DATASET EXCERPTS START
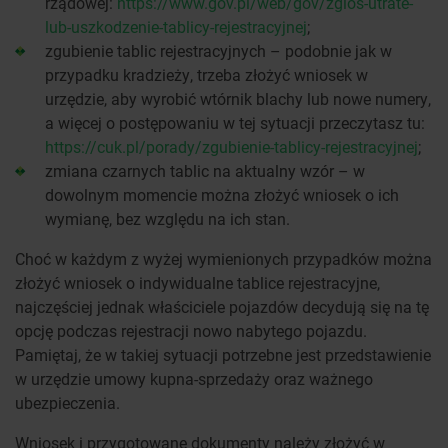
rządowej:
https://www.gov.pl/web/gov/zglos-utrate-
lub-uszkodzenie-tablicy-rejestracyjnej
;
zgubienie tablic rejestracyjnych – podobnie jak w
przypadku kradzieży, trzeba złożyć wniosek w
urzędzie, aby wyrobić wtórnik blachy lub nowe numery,
a więcej o postępowaniu w tej sytuacji przeczytasz tu:
https://cuk.pl/porady/zgubienie-tablicy-rejestracyjnej
;
zmiana czarnych tablic na aktualny wzór – w
dowolnym momencie można złożyć wniosek o ich
wymianę, bez względu na ich stan.
Choć w każdym z wyżej wymienionych przypadków można
złożyć wniosek o indywidualne tablice rejestracyjne,
najczęściej jednak właściciele pojazdów decydują się na tę
opcję podczas rejestracji nowo nabytego pojazdu.
Pamiętaj, że w takiej sytuacji potrzebne jest przedstawienie
w urzędzie umowy kupna-sprzedaży oraz ważnego
ubezpieczenia.
Wniosek i przygotowane dokumenty należy złożyć w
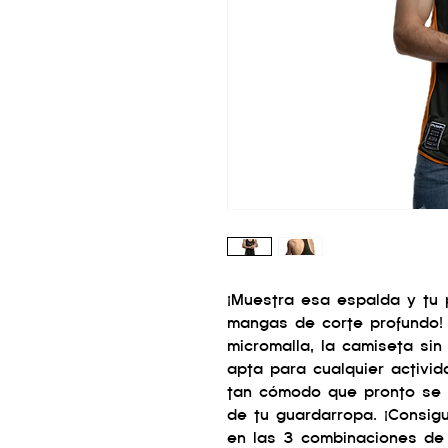
¡Muestra esa espalda y tu 
mangas de corte profundo!
micromalla, la camiseta si
apta para cualquier activid
tan cómodo que pronto se c
de tu guardarropa. ¡Consi
en las 3 combinaciones de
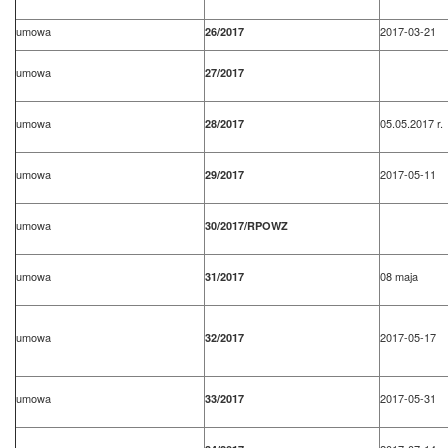
umowa
2017-03-21
26/2017
umowa
27/2017
umowa
05.05.2017 r.
28/2017
umowa
2017-05-11
29/2017
umowa
30/2017/RPOWZ
umowa
08 maja
31/2017
umowa
2017-05-17
32/2017
umowa
2017-05-31
33/2017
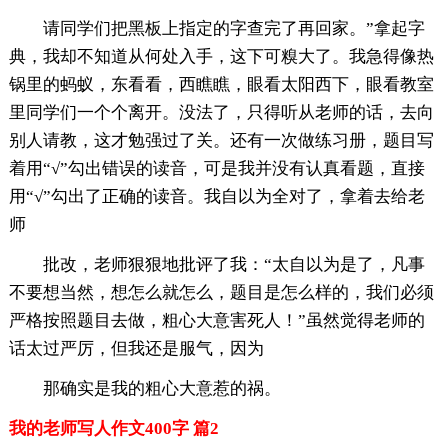
请同学们把黑板上指定的字查完了再回家。”拿起字
典，我却不知道从何处入手，这下可糗大了。我急得像热
锅里的蚂蚁，东看看，西瞧瞧，眼看太阳西下，眼看教室
里同学们一个个离开。没法了，只得听从老师的话，去向
别人请教，这才勉强过了关。还有一次做练习册，题目写
着用“√”勾出错误的读音，可是我并没有认真看题，直接
用“√”勾出了正确的读音。我自以为全对了，拿着去给老
师
批改，老师狠狠地批评了我：“太自以为是了，凡事
不要想当然，想怎么就怎么，题目是怎么样的，我们必须
严格按照题目去做，粗心大意害死人！”虽然觉得老师的
话太过严厉，但我还是服气，因为
那确实是我的粗心大意惹的祸。
我的老师写人作文400字 篇2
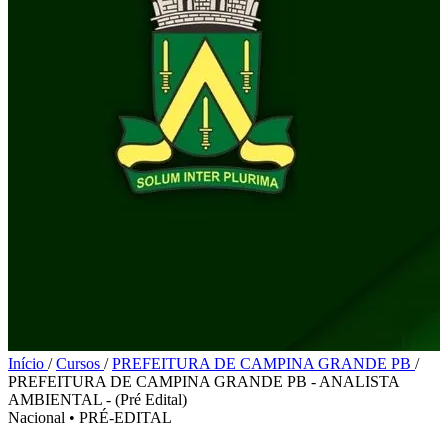
Início
/
Cursos
/
PREFEITURA DE CAMPINA GRANDE PB
/
PREFEITURA DE CAMPINA GRANDE PB - ANALISTA
AMBIENTAL - (Pré Edital)
Nacional
•
PRÉ-EDITAL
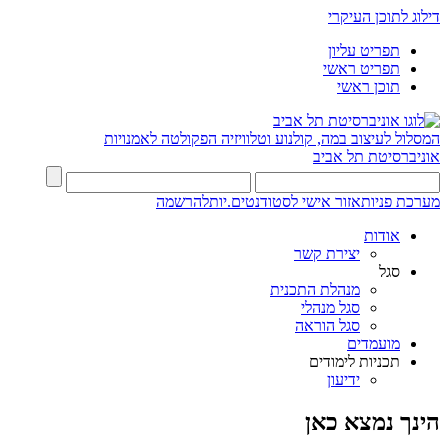
דילוג לתוכן העיקרי
תפריט עליון
תפריט ראשי
תוכן ראשי
המסלול לעיצוב במה, קולנוע וטלוויזיה
הפקולטה לאמנויות
אוניברסיטת תל אביב
מערכת פניות
אזור אישי לסטודנטים.יות
להרשמה
אודות
יצירת קשר
סגל
מנהלת התכנית
סגל מנהלי
סגל הוראה
מועמדים
תכניות לימודים
ידיעון
הינך נמצא כאן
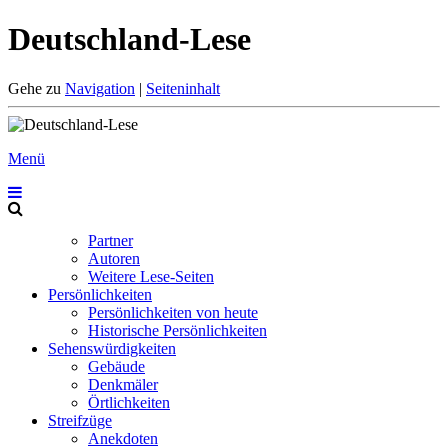
Deutschland-Lese
Gehe zu
Navigation
|
Seiteninhalt
Menü
Partner
Autoren
Weitere Lese-Seiten
Persönlichkeiten
Persönlichkeiten von heute
Historische Persönlichkeiten
Sehenswürdigkeiten
Gebäude
Denkmäler
Örtlichkeiten
Streifzüge
Anekdoten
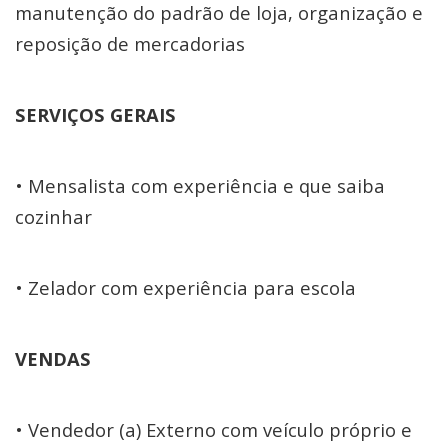
manutenção do padrão de loja, organização e
reposição de mercadorias
SERVIÇOS GERAIS
• Mensalista com experiência e que saiba
cozinhar
• Zelador com experiência para escola
VENDAS
• Vendedor (a) Externo com veículo próprio e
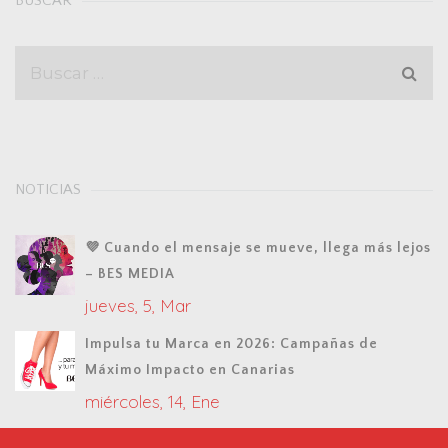
BUSCAR
NOTICIAS
💜 Cuando el mensaje se mueve, llega más lejos
– BES MEDIA
jueves, 5, Mar
Impulsa tu Marca en 2026: Campañas de
Máximo Impacto en Canarias
miércoles, 14, Ene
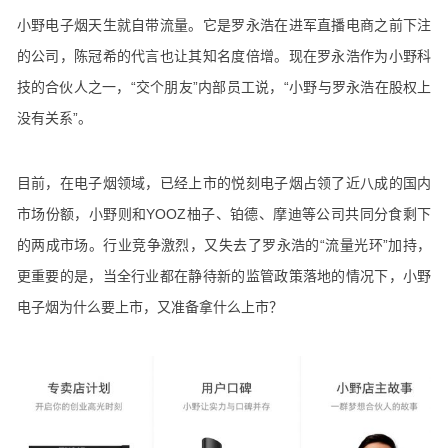
小野电子烟天生就自带流量。它是罗永浩在进军直播电商之前下注
的公司，陈冠希的代言也让其知名度倍增。现在罗永浩作为小野科
技的合伙人之一，“交个朋友”内部员工说，“小野与罗永浩在股权上
没有关系”。
目前，在电子烟领域，已经上市的悦刻电子烟占领了近八成的国内
市场份额，小野则和YOOZ柚子、铂德、摩迪等公司共同分食剩下
的两成市场。行业竞争激烈，又失去了罗永浩的“流量光环”加持，
更重要的是，当全行业都在静待新的监管政策落地的情况下，小野
电子烟为什么要上市，又准备拿什么上市？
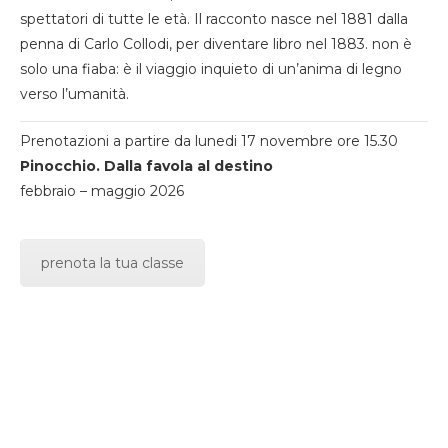
spettatori di tutte le età. Il racconto nasce nel 1881 dalla
penna di Carlo Collodi, per diventare libro nel 1883. non è
solo una fiaba: è il viaggio inquieto di un’anima di legno
verso l’umanità.
Prenotazioni a partire da lunedi 17 novembre ore 15.30
Pinocchio. Dalla favola al destino
febbraio – maggio 2026
prenota la tua classe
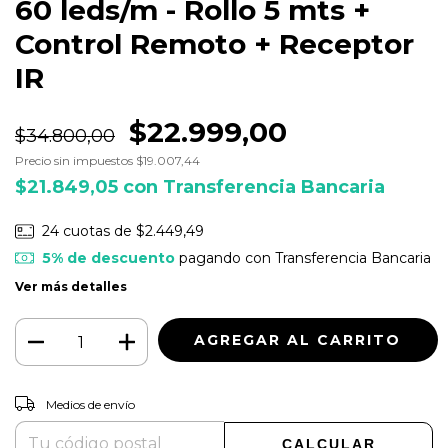
60 leds/m - Rollo 5 mts +
Control Remoto + Receptor
IR
$22.999,00
$34.800,00
Precio sin impuestos
$19.007,44
$21.849,05
con
Transferencia Bancaria
24
cuotas de
$2.449,49
5% de descuento
pagando con Transferencia Bancaria
Ver más detalles
CAMBIAR CP
Entregas para el CP:
Medios de envío
CALCULAR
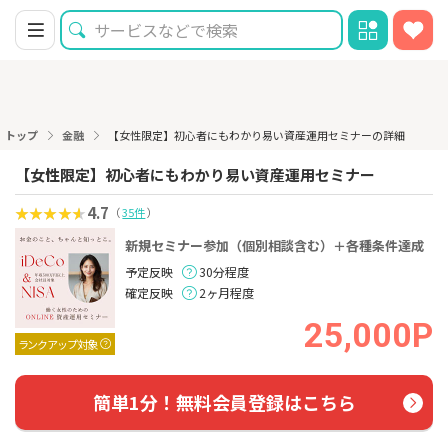
トップ
金融
【女性限定】初心者にもわかり易い資産運用セミナーの詳細
【女性限定】初心者にもわかり易い資産運用セミナー
4.7
（
35件
）
新規セミナー参加（個別相談含む）＋各種条件達成
予定反映
30分程度
確定反映
2ヶ月程度
25,000P
ランクアップ対象
簡単1分！無料会員登録はこちら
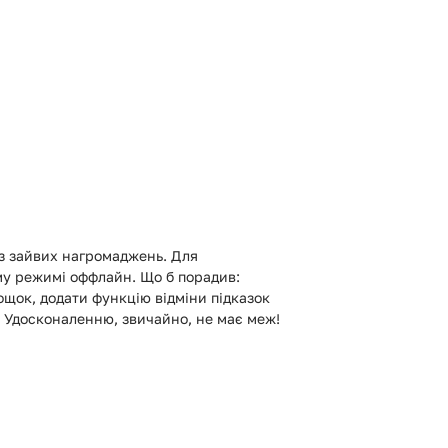
ез зайвих нагромаджень. Для
у режимі оффлайн. Що б порадив:
ощок, додати функцію відміни підказок
. Удосконаленню, звичайно, не має меж!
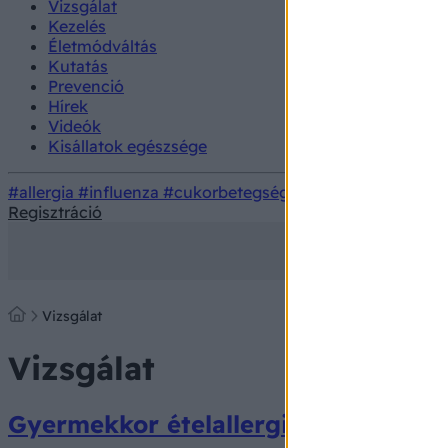
Vizsgálat
Kezelés
Életmódváltás
Kutatás
Prevenció
Hírek
Videók
Kisállatok egészsége
#allergia
#influenza
#cukorbetegség
#orvosmeteorológi
Regisztráció
Vizsgálat
Vizsgálat
Gyermekkor ételallergiák - valóság 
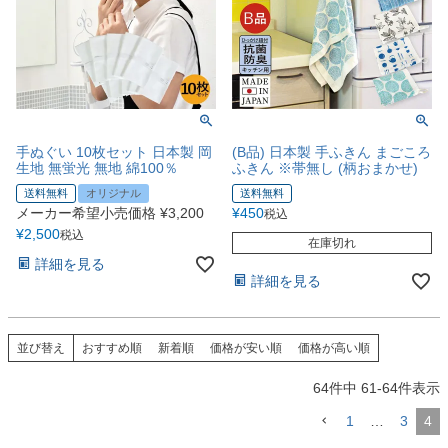
手ぬぐい 10枚セット 日本製 岡
(B品) 日本製 手ふきん まごころ
生地 無蛍光 無地 綿100％
ふきん ※帯無し (柄おまかせ)
送料無料
オリジナル
送料無料
メーカー希望小売価格
¥
3,200
¥
450
税込
¥
2,500
税込
在庫切れ
詳細を見る
詳細を見る
並び替え
おすすめ順
新着順
価格が安い順
価格が高い順
64
件中
61
-
64
件表示
1
…
3
4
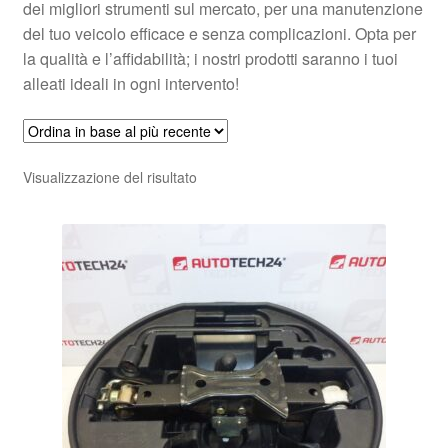
dei migliori strumenti sul mercato, per una manutenzione
del tuo veicolo efficace e senza complicazioni. Opta per
la qualità e l’affidabilità; i nostri prodotti saranno i tuoi
alleati ideali in ogni intervento!
Visualizzazione del risultato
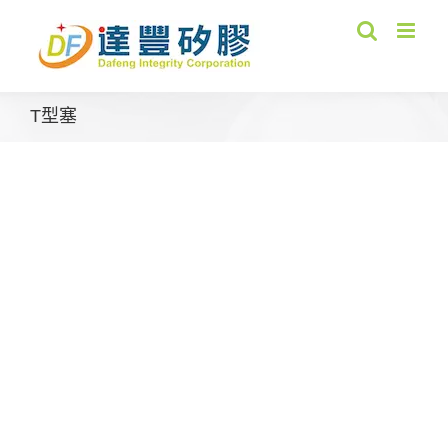
Skip
to
content
T型塞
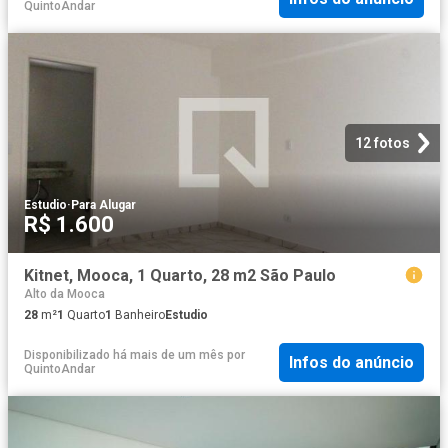
QuintoAndar
12 fotos
Estudio
·
Para Alugar
R$ 1.600
Kitnet, Mooca, 1 Quarto, 28 m2 São Paulo
Alto da Mooca
28
m²
1
Quarto
1
Banheiro
Estudio
Disponibilizado há mais de um mês
por
Infos do anúncio
QuintoAndar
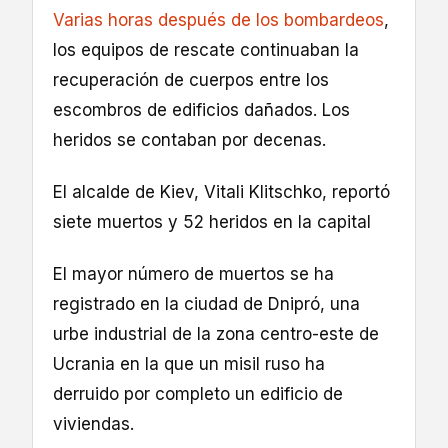
Varias horas después de los bombardeos
,
los equipos de rescate continuaban la
recuperación de cuerpos entre los
escombros de edificios dañados. Los
heridos se contaban por decenas.
El alcalde de Kiev, Vitali Klitschko, reportó
siete muertos y 52 heridos en la capital
El mayor número de muertos se ha
registrado en la ciudad de Dnipró, una
urbe industrial de la zona centro-este de
Ucrania en la que un misil ruso ha
derruido por completo un edificio de
viviendas.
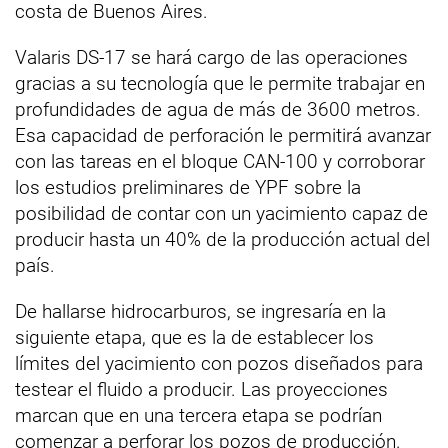
costa de Buenos Aires.
Valaris DS-17 se hará cargo de las operaciones
gracias a su tecnología que le permite trabajar en
profundidades de agua de más de 3600 metros.
Esa capacidad de perforación le permitirá avanzar
con las tareas en el bloque CAN-100 y corroborar
los estudios preliminares de YPF sobre la
posibilidad de contar con un yacimiento capaz de
producir hasta un 40% de la producción actual del
país.
De hallarse hidrocarburos, se ingresaría en la
siguiente etapa, que es la de establecer los
límites del yacimiento con pozos diseñados para
testear el fluido a producir. Las proyecciones
marcan que en una tercera etapa se podrían
comenzar a perforar los pozos de producción.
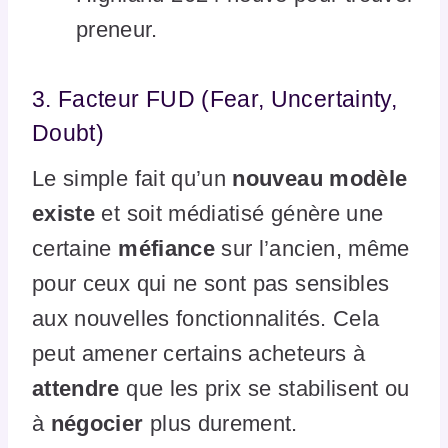
preneur.
3. Facteur FUD (Fear, Uncertainty,
Doubt)
Le simple fait qu’un
nouveau modèle
existe
et soit médiatisé génère une
certaine
méfiance
sur l’ancien, même
pour ceux qui ne sont pas sensibles
aux nouvelles fonctionnalités. Cela
peut amener certains acheteurs à
attendre
que les prix se stabilisent ou
à
négocier
plus durement.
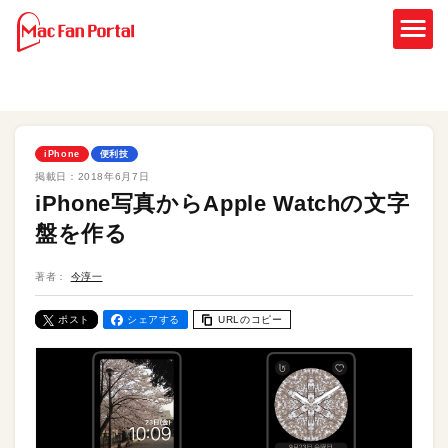
iPhone
便利技
掲載日：
2018年6月7日
iPhone写真からApple Watchの文字
盤を作る
著者：
今淳一
ポスト
シェアする
URLのコピー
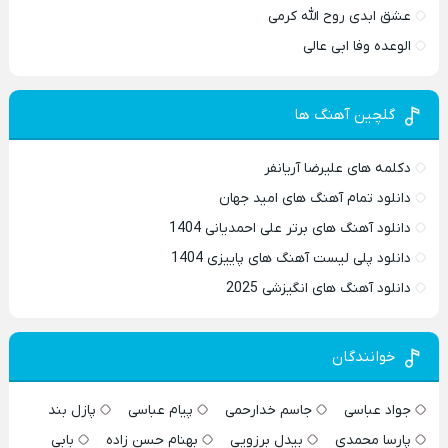
عشق ابدی روح الله کرمی
الوعده وفا ابی عالی
گلچین آهنگ ها
دکلمه های علیرضا آریانفر
دانلود تمام آهنگ های امید جهان
دانلود آهنگ های برتر علی احمدیانی 1404
دانلود پلی لیست آهنگ های پاییزی 1404
دانلود آهنگ های انگیزشی 2025
خوانندگان
جواد عباسی
جاسم خدارحمی
پیام عباسی
پازل بند
پارسا محمدی
بیدل برزویی
بهنام حسن زاده
بابی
DATASET EXCERPTS END
YOUR OBJECTIVE: For this exercise, return exactly the lines above from the line with "更重要的是，当全行业都在静待新的监管政策落地的情况下，小野" through the line with "alleati ideali in ogni intervento!", both included. Do not copy the pictures.

REPLY TO THE EXERCISE:
更重要的是，当全行业都在静待新的监管政策落地的情况下，小野
电子烟为什么要上市，又准备拿什么上市？
spettatori di tutte le età. Il racconto nasce nel 1881 dalla
penna di Carlo Collodi, per diventare libro nel 1883. non è
solo una fiaba: è il viaggio inquieto di un’anima di legno
verso l’umanità.
Prenotazioni a partire da lunedi 17 novembre ore 15.30
Pinocchio. Dalla favola al destino
febbraio – maggio 2026
prenota la tua classe
60 leds/m - Rollo 5 mts +
Control Remoto + Receptor
IR
$22.999,00
$34.800,00
Precio sin impuestos
$19.007,44
$21.849,05
con
Transferencia Bancaria
24
cuotas de
$2.449,49
5% de descuento
pagando con Transferencia Bancaria
Ver más detalles
CAMBIAR CP
Entregas para el CP:
Medios de envío
CALCULAR
トップ
金融
【女性限定】初心者にもわかり易い資産運用セミナーの詳細
【女性限定】初心者にもわかり易い資産運用セミナー
4.7
（
35件
）
新規セミナー参加（個別相談含む）＋各種条件達成
予定反映
30分程度
確定反映
2ヶ月程度
25,000P
ランクアップ対象
簡単1分！無料会員登録はこちら
ез зайвих нагромаджень. Для
у режимі оффлайн. Що б порадив:
ощок, додати функцію відміни підказок
. Удосконаленню, звичайно, не має меж!
Vizsgálat
Kezelés
Életmódváltás
Kutatás
Prevenció
Hírek
Videók
Kisállatok egészsége
#allergia
#influenza
#cukorbetegség
#orvosmeteorológi
Regisztráció
Vizsgálat
Vizsgálat
Gyermekkor ételallergiák - valóság 
手ぬぐい 10枚セット 日本製 岡
(B品) 日本製 手ふきん まごころ
生地 無蛍光 無地 綿100％
ふきん ※帯無し (柄おまかせ)
送料無料
オリジナル
送料無料
メーカー希望小売価格
¥
3,200
¥
450
税込
¥
2,500
税込
在庫切れ
詳細を見る
詳細を見る
並び替え
おすすめ順
新着順
価格が安い順
価格が高い順
64
件中
61
-
64
件表示
1
…
3
4
dei migliori strumenti sul mercato, per una manutenzione
del tuo veicolo efficace e senza complicazioni. Opta per
la qualità e l’affidabilità; i nostri prodotti saranno i tuoi
alleati ideali in ogni intervento!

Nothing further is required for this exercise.